#### EXERCISE AIM:
Retype, without any change, the line that contains "sujet est tout à" and every line that follows it to the end of the entries, and nothing else.

#### RECORD SET:
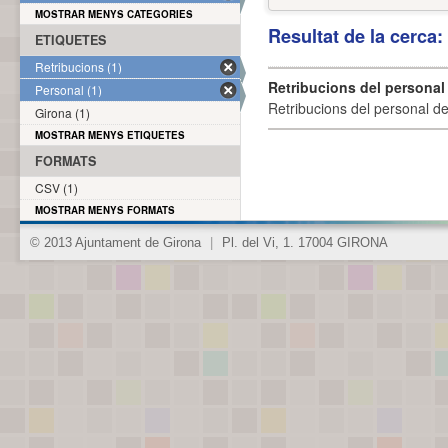
MOSTRAR MENYS CATEGORIES
Resultat de la cerca
ETIQUETES
Retribucions (1)
Retribucions del personal
Personal (1)
Retribucions del personal d
Girona (1)
MOSTRAR MENYS ETIQUETES
FORMATS
CSV (1)
MOSTRAR MENYS FORMATS
© 2013 Ajuntament de Girona
|
Pl. del Vi, 1. 17004 GIRONA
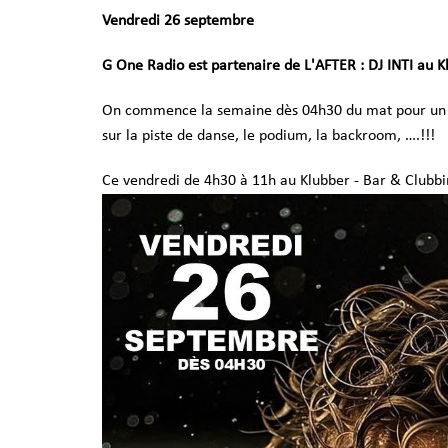
Vendredi 26 septembre
G One Radio est partenaire de L'AFTER : DJ INTI au K
On commence la semaine dès 04h30 du mat pour un se
sur la piste de danse, le podium, la backroom, ….!!!
Ce vendredi de 4h30 à 11h au Klubber - Bar & Clubbi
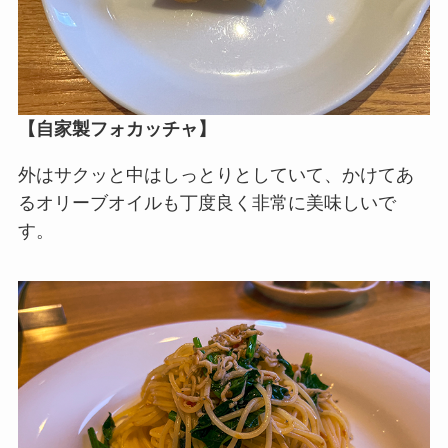
【自家製フォカッチャ】
外はサクッと中はしっとりとしていて、かけてあ
るオリーブオイルも丁度良く非常に美味しいで
す。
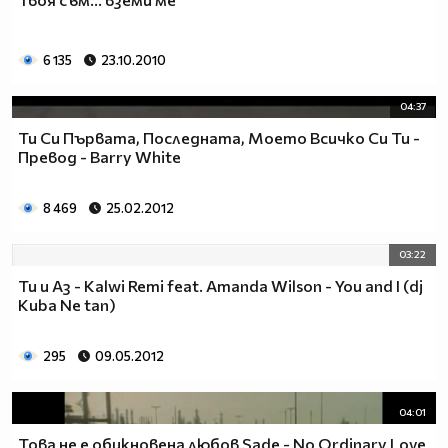
6 135
23.10.2010
04:37
Ти Си Първата, Последната, Моето Всичко Си Ти -
Превод - Barry White
8 469
25.02.2012
03:22
Ти и Аз - Kalwi Remi feat. Amanda Wilson - You and I (dj
Kuba Ne tan)
295
09.05.2012
04:01
Това не е обикновена любов Sade - No Ordinary Love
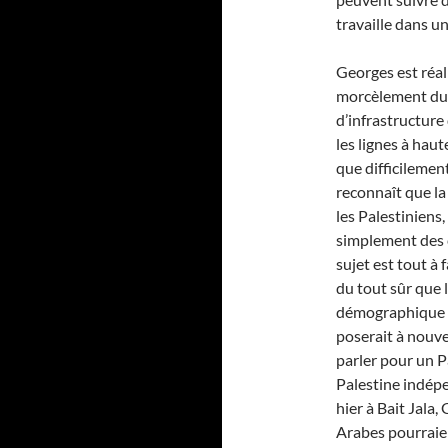
travaille dans un
Georges est réali
morcèlement du T
d’infrastructure 
les lignes à hau
que difficilemen
reconnaît que la
les Palestiniens,
simplement des c
sujet est tout à 
du tout sûr que l
démographique se
poserait à nouvea
parler pour un P
Palestine indé
hier à Bait Jala
Arabes pourraien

#### RESPONSE TO THIS EXERCISE:
sujet est tout à 
du tout sûr que l
démographique se
poserait à nouvea
parler pour un P
Palestine indé
hier à Bait Jala
Arabes pourraien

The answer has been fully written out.